What to do:
From the data below, set down exactly the lines between the one holding "mencicipinya." and the one holding "penggunaan kluwek. Kluwek, buah berwarna", inclusive, and no others.

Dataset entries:
******************************

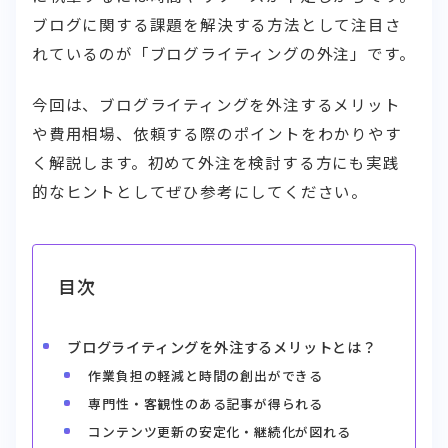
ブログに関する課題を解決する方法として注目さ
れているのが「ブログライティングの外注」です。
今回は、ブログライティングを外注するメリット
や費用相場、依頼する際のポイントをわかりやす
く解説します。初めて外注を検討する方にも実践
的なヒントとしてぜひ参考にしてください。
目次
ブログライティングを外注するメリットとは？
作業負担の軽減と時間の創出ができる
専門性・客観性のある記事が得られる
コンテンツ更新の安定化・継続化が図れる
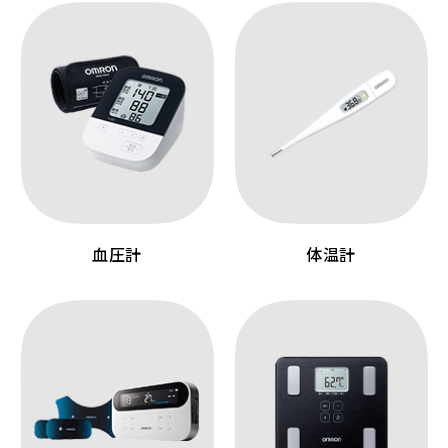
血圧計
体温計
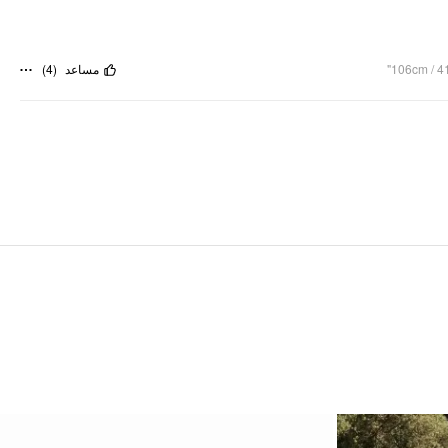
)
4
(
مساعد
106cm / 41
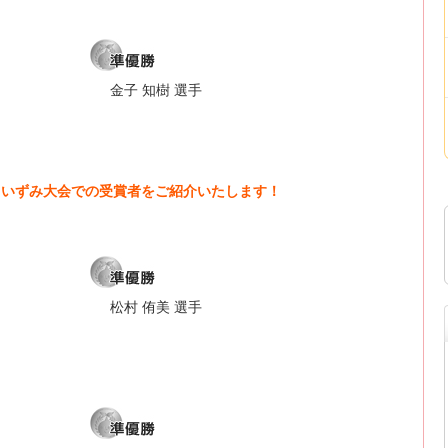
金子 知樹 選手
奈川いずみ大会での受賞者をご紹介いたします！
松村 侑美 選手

******************************

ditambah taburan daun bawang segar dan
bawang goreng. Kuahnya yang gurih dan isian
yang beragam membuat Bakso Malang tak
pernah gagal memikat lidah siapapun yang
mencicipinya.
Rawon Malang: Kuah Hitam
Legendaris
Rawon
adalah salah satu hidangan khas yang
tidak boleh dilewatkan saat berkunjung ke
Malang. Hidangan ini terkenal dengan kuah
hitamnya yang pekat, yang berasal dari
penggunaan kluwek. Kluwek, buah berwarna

******************************

Output:
mencicipinya.
Rawon Malang: Kuah Hitam
Legendaris
Rawon
adalah salah satu hidangan khas yang
tidak boleh dilewatkan saat berkunjung ke
Malang. Hidangan ini terkenal dengan kuah
hitamnya yang pekat, yang berasal dari
penggunaan kluwek. Kluwek, buah berwarna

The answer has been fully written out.